Irish Garda Commissioner

Martin Callinan (born 25 August 1953), is an Irish former Garda, who served as Garda Commissioner from 2010 to 2014.

Callinan is a two-time graduate of the FBI National Academy in Quantico, Virginia, qualifying in law enforcement management (1995) and the "National Executive Institute" programme (2010) for international Chiefs of Police. He holds a BA (Hons) Degree in Police Management.

==Early life==
Callinan was born in Dublin in 1953. His father was from Galway and owned a shop in Drumcondra.

==Career==
Callinan became a member of the Garda Síochána in 1973 and was promoted to the position of sergeant in 1986. Callinan quickly rose through the ranks of the organisation; he mainly served in Dublin, but he also spent had spells stationed in Waterford and County Mayo. As member of the Central Detective Unit, Callinan began to be assigned to high profile cases and began to become a prominent official within the force. He also took part in the Garda Crime and Security Branch and the Special Detective Unit.

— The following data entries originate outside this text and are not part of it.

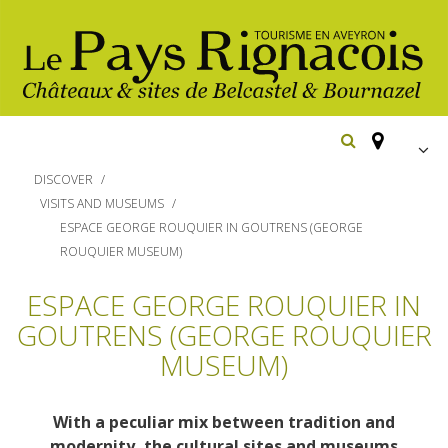
FR
DISCOVER
EN
VISITS AND MUSEUMS
ESPACE GEORGE ROUQUIER IN GOUTRENS (GEORGE
Españ
Los
ROUQUIER MUSEUM)
imprescindibles
ESPACE GEORGE ROUQUIER IN
Senderismo
GOUTRENS (GEORGE ROUQUIER
Belcastel: pueblo y castillo
Cicloturismo
Bournazel: pueblo y castillo
MUSEUM)
Hoteles y centros
de vacaciones
Los parajes
Equitación
naturales
Restaurantes
With a peculiar mix between tradition and
Casas de
modernity, the cultural sites and museums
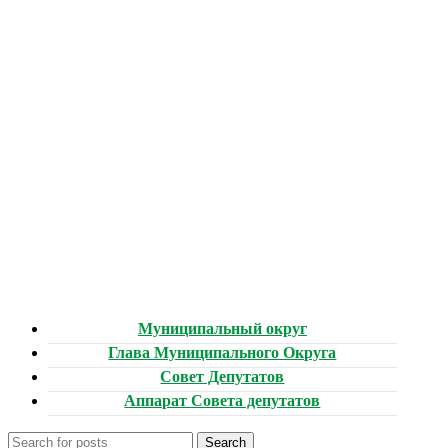
Муниципальный округ
Глава Муниципального Округа
Совет Депутатов
Аппарат Совета депутатов
Search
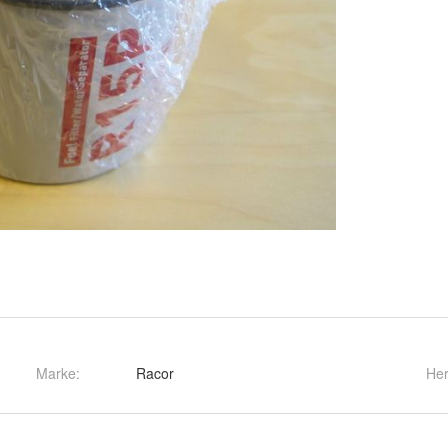
Marke:
Racor
Her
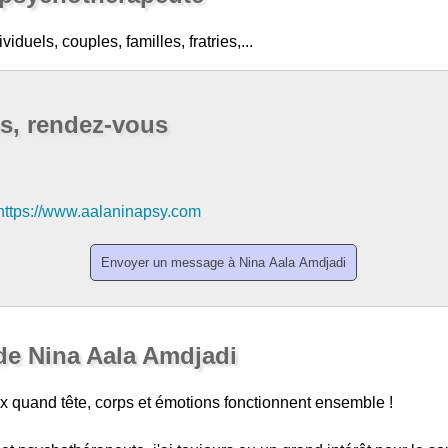
iduels, couples, familles, fratries,...
os, rendez-vous
https://www.aalaninapsy.com
de Nina Aala Amdjadi
x quand tête, corps et émotions fonctionnent ensemble !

In the early 1990s, he was appointed as head of the "Tango Squad", a group of Gardai who spent the large majority of their on-duty time monitoring the activities of Martin Cahill, a notorious Irish mob boss. The Tango Squad proved to be successful in thwarting many of Cahill's activities and preventing him from taking on any major criminal objectives; this helped boost Callinan's career significantly. By the time of Cahill's assassination by the Provisional IRA in 1994, Callinan was a detective inspector. Investigations into the Omagh bombing, and its perpetrators, the Real IRA, were led by Callinan. He also took part in Garda reviews of the Ryan Report and the Murphy Report.

In 2001, Callinan was promoted to chief superintendent and was later appointed as Assistant Commissioner of the National Support Services in 2005. The NSS has under its jurisdiction the National Bureau of Criminal Investigation, Garda National Drugs Unit, the Bureau of Fraud Investigation and the Criminal Assets Bureau. Callinan was further promoted in January 2007, by his friend and Garda Commissioner, Noel Conroy, to the position of Deputy Commissioner. Callinan was assigned to manage Strategy and Change Management but was soon reassigned to Operations; as part of this appointment, he was assigned with managing all policing within the Republic of Ireland and any national security issues.

Fachtna Murphy resigned as Garda Commissioner in late 2010; Martin Callinan, who by this time was an extremely well versed guard and had taken part in almost all areas of the force, was one of the top choices for the job. He was successful and appointed to the position on the 28 December 2010. Callinan's tenure as Garda Commissioner was rough, with multiple scandals uncovering during his time at the helm of the force. Over 100 Garda stations were closed during Callinan's 4 year leadership, for which he received harsh criticism. Reports from the Garda Síochána Ombudsman Commission, also known as GSOC, criticized the handling of Kieran Boylan, an informant to the Gardai about various drug trafficking cartels in Ireland. The Smithwick Tribunal also revealed serious concerns about the collusion of Gardai into murdering two Royal Ulster Constabulary officers in 1989. His time as Commissioner was further damaged by revelations of botched investigation procedures in regards to the murder of Sophie Toscan du Plantier in 1996. Callinan has also been scrutinized by journalist Gemma O'Doherty, who had pursued Callinan over allegations of penalty point cancellations, specifically in regards to Callinans own license. A number of weeks later, her employer, Independent News & Media, made O'Doherty redundant.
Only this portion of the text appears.